The course will be explanatory rather than mathematically rigorous. Therefore emphasis is given on sufficient detail in order for participants to obtain a clear view on the different joint modeling approaches, and how they should be used in practice. To this end, we first motivate joint modeling using real data sets, and then illustrate in detail the virtues and drawbacks of each of the presented joint modeling approaches. For completeness and throughout the course, references are provided to material with more technical information.

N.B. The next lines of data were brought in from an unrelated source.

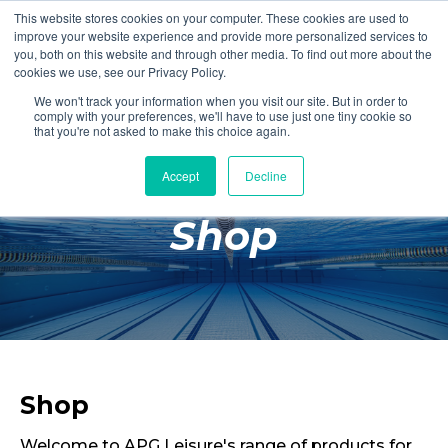
This website stores cookies on your computer. These cookies are used to
Login
Register
improve your website experience and provide more personalized services to
you, both on this website and through other media. To find out more about the
cookies we use, see our Privacy Policy.
We won't track your information when you visit our site. But in order to
£0.00
comply with your preferences, we'll have to use just one tiny cookie so
that you're not asked to make this choice again.
Accept
Decline
Poolside
Shop
Changing Rooms
Facilities
Aqua Fitness
Swimming
Retail
Shop
Welcome to APG Leisure's range of products for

*Presenter Background*: Dimitris Rizopoulos is an Associate Professor in Biostatistics at the Erasmus University Medical Center. He received a M.Sc. in statistics (2003) from the Athens University of Economics and Business, and a Ph.D. in biostatistics (2008) from the Katholieke Universiteit Leuven. Dr. Rizopoulos wrote his dissertation, as well as a number of methodological and applied articles on various aspects on models for survival and longitudinal data analysis, and he is the author of a recent book on the topic of joint models for longitudinal and time-to-event data. He has also written two freely available packages to fit this type of models in R under maximum likelihood (i.e., package JM) and the Bayesian approach (i.e., package JMbayes). He currently serves as co-Editor for Biostatistics.